Cerberus walked slowly around the undying, ignoring their questions, keeping his attention on Cyane. Tantalus approached her first and offered a cup of nectar, which she refused after a lingering look. Melinoe tried to engage with the gods around them, but like always, was ignored. Hermes bowed deeply, his winged shoes arching him off the floor, startling the weak female creature that currently took up all of Cerberus’s thoughts.
As he drew nearer, he noticed her eyes were wide with fear, her skin ashen, and her hands moved nervously at her sides.
She gives herself away so easily.
Her gaze fell first to Hermes’s winged sandals, flicked to Hades across the room, and returned to the winged god before her.
So painfully easily.
Cerberus could glimpse her mind breaking with each subsequent reaction.
It allowed him to travel the ballroom in peace. Every immortal was focused on her, sizing her up, reading her like he did, determining if she was a threat or just meat. Deliciously weak meat in an alluring form.
The mortal didn’t notice when he reached her side. Her gaze was now only for Hermes. Cerberus’s jaw clenched.
“Beautiful Cyane, it’s delightful to meet you.” Hermes bow
ed his head, the god’s attention flickering towards Cerberus before returning to Cyane. “I swear we’ve met before, long ago.” Hermes’s smile deepened with frustrating warmth and admiration upon the intriguing mortal. His eyes strayed to her breasts and lingered there. “I’m certain we’ve met.”
Cerberus’s jaw clamped further. Distasteful. Regardless, Hermes’s charm was infectious, especially to women.
Cerberus wasn’t about to let another god fuck and break the mortal his lord had his sights on.

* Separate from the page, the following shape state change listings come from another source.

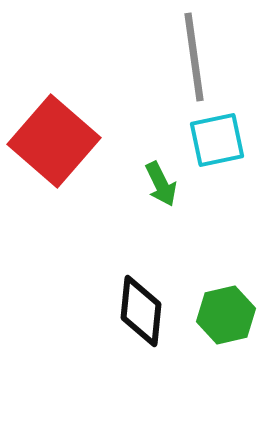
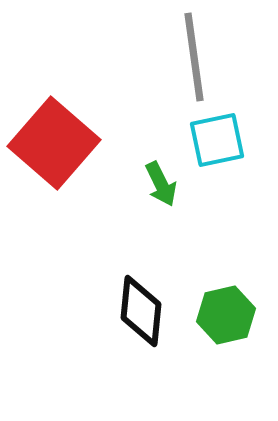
red square: moved 2 px down
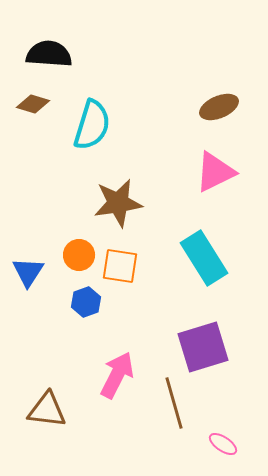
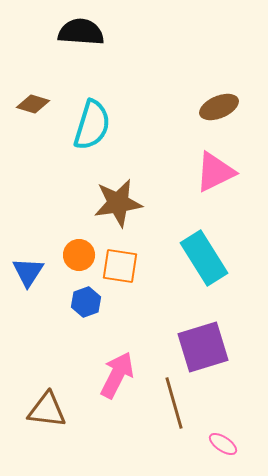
black semicircle: moved 32 px right, 22 px up
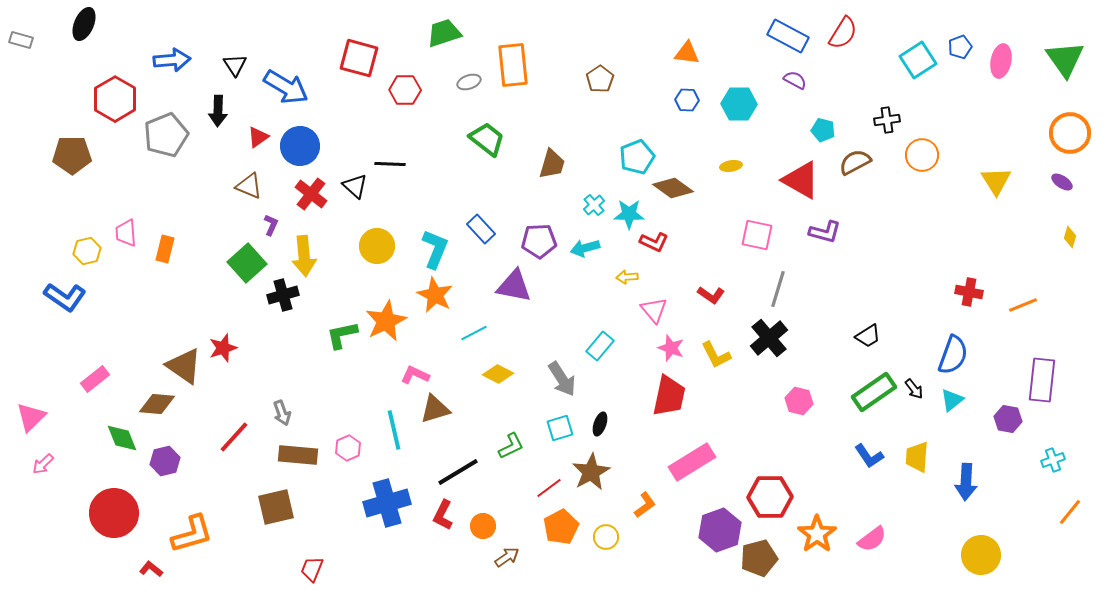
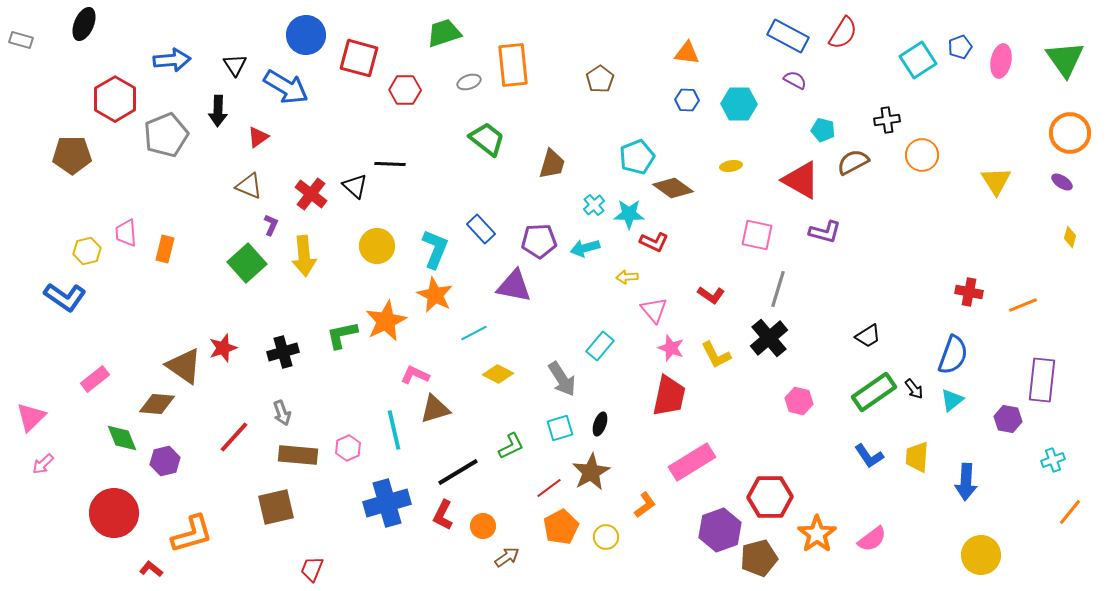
blue circle at (300, 146): moved 6 px right, 111 px up
brown semicircle at (855, 162): moved 2 px left
black cross at (283, 295): moved 57 px down
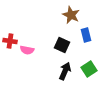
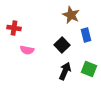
red cross: moved 4 px right, 13 px up
black square: rotated 21 degrees clockwise
green square: rotated 35 degrees counterclockwise
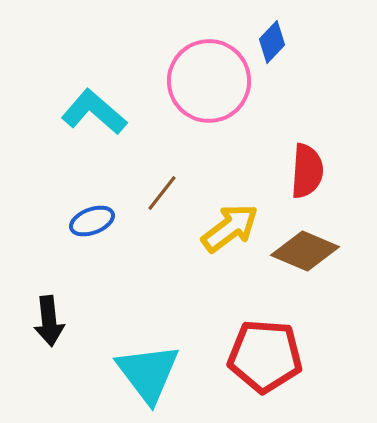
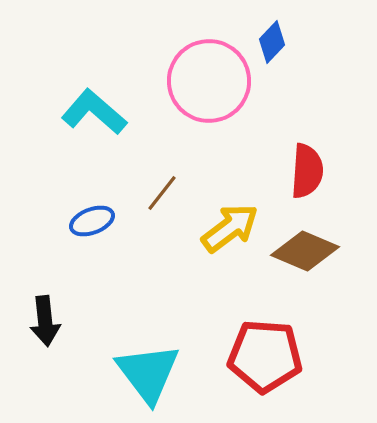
black arrow: moved 4 px left
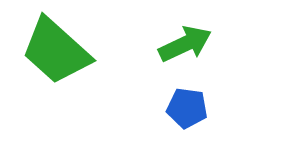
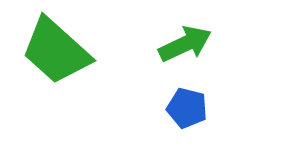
blue pentagon: rotated 6 degrees clockwise
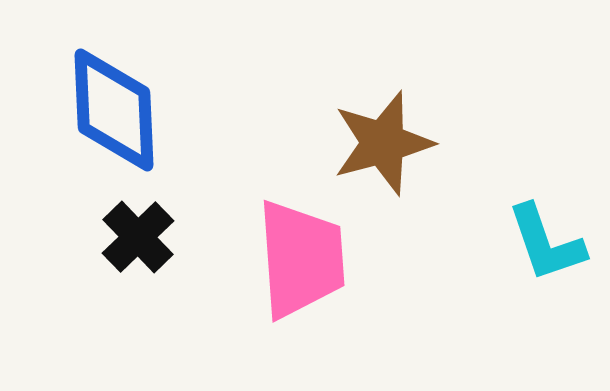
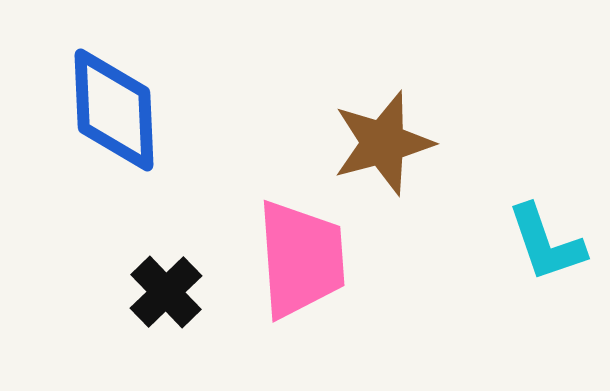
black cross: moved 28 px right, 55 px down
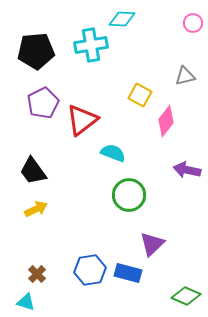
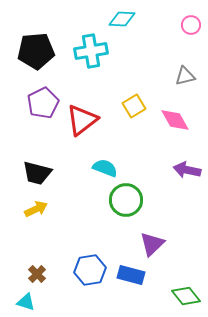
pink circle: moved 2 px left, 2 px down
cyan cross: moved 6 px down
yellow square: moved 6 px left, 11 px down; rotated 30 degrees clockwise
pink diamond: moved 9 px right, 1 px up; rotated 68 degrees counterclockwise
cyan semicircle: moved 8 px left, 15 px down
black trapezoid: moved 4 px right, 2 px down; rotated 40 degrees counterclockwise
green circle: moved 3 px left, 5 px down
blue rectangle: moved 3 px right, 2 px down
green diamond: rotated 28 degrees clockwise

“I wish to speak with you,” Cerberus interrupted with a scowl, facing Cyane.
A chilling, familiar male voice broke Cyane out of her transfixion.
Cerberus.
Hermes’s flying and his winged shoes faded from her mind. Each microsecond as her eyes slowly moved towards Cerberus was dread incarnate.
“You do?” she said lamely, still breathless from the dance. He wasn’t the amalgamation or creature of teeth, snake heads, and rabid snouts that her imagination filled the blanks in with. He was back to being a Greek warrior, helmet and all.
Thank god.
Heh. Her temple still pounded.
She didn’t think she could take another shock so soon. Or ever.
Cerberus cocked his head to the side as if her question was nothing more than confusion on her part.
Melinoe squealed with excitement, saving Cyane. She found it hard enough with one god-like man staring holes through her flesh, let alone two. And she could feel them looking at her—it wasn’t a sixth sense, it was physical and disorientating. Her flesh crawled from it.
Cyane collected herself as Melinoe stole the gods’ attention. Dancing with Melinoe had been spellbinding and torturous. She’d been a ragdoll in the smaller woman’s arms, unable to stop, unable to shy away for fear of seeing screaming phantoms descending upon her, eager to rend her flesh and pull her into the dark.
She was beginning to fear what would happen to her if she offended Melinoe. If she offended anyone here, even if it was by accident.
They were fairly alone in this central area of the ballroom. Others had moved away when she wasn’t paying attention, although some of their whispers still reached her ears. They eyed her, gathering around the edges like her fear and confusion was the most delicious entertainment to be had.